Segment Open
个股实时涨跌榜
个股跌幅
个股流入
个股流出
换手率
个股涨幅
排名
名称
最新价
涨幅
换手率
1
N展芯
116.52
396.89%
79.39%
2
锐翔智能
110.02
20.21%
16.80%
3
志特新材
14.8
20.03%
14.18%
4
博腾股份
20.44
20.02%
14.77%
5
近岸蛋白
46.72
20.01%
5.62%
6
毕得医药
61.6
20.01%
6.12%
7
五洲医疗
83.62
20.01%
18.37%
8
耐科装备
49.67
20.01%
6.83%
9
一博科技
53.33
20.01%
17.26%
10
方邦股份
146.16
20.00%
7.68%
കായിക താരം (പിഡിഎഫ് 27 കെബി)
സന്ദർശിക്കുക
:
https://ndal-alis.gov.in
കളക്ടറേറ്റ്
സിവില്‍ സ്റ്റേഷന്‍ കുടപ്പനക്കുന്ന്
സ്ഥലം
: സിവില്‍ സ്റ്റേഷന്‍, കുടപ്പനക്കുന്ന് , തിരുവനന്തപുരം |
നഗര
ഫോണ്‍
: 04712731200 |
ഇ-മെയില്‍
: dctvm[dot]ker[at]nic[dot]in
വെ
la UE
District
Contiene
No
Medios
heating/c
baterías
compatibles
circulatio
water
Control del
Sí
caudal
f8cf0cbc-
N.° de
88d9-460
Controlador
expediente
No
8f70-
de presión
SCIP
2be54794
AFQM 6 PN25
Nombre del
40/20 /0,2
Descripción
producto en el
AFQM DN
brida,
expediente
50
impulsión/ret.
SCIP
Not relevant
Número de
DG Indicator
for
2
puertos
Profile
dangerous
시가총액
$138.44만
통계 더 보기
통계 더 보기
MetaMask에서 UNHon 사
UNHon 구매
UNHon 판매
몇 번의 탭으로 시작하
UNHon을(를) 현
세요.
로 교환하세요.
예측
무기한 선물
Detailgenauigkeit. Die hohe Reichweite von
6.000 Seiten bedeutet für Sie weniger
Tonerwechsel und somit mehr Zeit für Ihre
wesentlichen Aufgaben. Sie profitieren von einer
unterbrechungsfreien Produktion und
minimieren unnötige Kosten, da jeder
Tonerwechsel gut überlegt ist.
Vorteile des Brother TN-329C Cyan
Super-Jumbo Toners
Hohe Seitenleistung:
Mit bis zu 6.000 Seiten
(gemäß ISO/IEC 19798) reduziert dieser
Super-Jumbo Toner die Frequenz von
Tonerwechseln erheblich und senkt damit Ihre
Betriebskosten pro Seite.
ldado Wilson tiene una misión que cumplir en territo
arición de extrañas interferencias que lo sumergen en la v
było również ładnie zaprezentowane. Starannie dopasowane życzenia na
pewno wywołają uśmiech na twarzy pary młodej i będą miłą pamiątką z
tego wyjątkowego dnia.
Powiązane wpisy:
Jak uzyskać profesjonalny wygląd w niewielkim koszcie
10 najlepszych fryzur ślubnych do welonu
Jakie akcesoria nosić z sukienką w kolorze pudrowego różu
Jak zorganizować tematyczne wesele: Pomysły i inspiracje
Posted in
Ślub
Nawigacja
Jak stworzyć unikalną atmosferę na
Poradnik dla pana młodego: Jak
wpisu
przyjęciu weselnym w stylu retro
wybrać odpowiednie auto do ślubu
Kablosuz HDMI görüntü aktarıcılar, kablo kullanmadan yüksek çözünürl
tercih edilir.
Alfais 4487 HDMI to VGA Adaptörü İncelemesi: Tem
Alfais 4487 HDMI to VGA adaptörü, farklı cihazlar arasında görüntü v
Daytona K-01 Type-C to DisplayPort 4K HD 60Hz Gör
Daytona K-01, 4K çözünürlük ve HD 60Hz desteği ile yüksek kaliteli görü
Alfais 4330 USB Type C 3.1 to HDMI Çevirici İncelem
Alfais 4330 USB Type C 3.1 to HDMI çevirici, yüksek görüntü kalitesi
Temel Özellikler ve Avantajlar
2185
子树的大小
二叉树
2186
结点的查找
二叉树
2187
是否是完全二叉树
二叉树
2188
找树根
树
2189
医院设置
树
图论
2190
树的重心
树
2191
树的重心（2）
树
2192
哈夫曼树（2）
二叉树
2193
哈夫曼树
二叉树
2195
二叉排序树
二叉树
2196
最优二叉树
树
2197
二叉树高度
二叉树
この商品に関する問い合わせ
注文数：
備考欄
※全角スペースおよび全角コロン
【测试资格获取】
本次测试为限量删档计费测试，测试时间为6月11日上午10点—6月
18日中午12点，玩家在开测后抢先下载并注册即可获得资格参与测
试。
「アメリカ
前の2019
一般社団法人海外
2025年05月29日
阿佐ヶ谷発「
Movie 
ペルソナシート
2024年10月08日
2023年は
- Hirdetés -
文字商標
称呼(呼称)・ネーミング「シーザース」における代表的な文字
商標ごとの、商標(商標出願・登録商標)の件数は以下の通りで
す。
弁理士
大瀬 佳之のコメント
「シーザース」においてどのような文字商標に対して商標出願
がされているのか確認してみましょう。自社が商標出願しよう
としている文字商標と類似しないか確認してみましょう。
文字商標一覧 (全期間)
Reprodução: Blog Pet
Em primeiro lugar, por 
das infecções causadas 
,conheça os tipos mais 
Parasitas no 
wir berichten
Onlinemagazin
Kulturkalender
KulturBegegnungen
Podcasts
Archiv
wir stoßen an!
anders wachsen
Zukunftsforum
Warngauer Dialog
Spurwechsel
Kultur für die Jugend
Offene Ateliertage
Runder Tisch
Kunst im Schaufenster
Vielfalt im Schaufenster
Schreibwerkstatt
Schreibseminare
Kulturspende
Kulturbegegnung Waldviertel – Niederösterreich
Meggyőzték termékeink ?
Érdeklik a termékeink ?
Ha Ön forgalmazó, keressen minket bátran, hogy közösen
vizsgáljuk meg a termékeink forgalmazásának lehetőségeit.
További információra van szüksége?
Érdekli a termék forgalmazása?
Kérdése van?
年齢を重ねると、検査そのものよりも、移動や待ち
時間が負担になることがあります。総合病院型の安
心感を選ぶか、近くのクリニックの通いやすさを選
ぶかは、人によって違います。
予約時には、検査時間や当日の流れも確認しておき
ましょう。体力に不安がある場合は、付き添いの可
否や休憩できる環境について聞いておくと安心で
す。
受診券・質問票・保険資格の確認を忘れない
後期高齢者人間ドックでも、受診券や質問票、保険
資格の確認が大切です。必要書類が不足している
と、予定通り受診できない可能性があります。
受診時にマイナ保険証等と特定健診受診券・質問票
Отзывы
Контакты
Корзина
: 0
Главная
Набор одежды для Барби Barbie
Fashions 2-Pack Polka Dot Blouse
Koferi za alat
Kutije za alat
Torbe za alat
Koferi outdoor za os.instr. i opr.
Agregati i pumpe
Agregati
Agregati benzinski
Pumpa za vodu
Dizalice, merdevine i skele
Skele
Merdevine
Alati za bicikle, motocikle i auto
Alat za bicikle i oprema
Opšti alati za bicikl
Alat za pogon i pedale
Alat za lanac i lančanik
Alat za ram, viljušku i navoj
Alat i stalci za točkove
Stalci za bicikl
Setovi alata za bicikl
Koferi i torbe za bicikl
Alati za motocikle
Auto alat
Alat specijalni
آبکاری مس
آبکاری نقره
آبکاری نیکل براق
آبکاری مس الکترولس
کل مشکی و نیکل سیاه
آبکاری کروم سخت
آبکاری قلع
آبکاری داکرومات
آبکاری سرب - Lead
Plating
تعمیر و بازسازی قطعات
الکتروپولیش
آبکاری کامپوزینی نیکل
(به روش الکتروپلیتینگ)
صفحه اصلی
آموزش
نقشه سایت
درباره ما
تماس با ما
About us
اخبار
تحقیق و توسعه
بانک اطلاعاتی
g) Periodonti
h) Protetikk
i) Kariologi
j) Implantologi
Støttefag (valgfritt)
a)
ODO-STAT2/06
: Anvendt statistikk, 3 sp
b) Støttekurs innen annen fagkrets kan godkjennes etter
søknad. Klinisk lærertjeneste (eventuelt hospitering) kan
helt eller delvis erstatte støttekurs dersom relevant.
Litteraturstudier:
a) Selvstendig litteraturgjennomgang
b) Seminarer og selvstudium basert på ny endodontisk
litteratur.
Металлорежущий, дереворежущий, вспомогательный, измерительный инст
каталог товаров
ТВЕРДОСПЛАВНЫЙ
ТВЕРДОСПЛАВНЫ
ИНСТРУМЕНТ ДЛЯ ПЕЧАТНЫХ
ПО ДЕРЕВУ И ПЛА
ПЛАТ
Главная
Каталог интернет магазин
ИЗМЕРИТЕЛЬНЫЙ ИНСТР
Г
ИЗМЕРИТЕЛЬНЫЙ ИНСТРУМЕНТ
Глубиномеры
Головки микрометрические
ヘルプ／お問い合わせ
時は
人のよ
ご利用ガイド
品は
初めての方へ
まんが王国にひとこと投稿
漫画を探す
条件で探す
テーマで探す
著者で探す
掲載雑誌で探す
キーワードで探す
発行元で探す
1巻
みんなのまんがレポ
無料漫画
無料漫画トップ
Segment Closed
● **Problem description**
Return each line of the data above that includes the word "Schaufenster".

● **Your solution**
Kunst im Schaufenster
Vielfalt im Schaufenster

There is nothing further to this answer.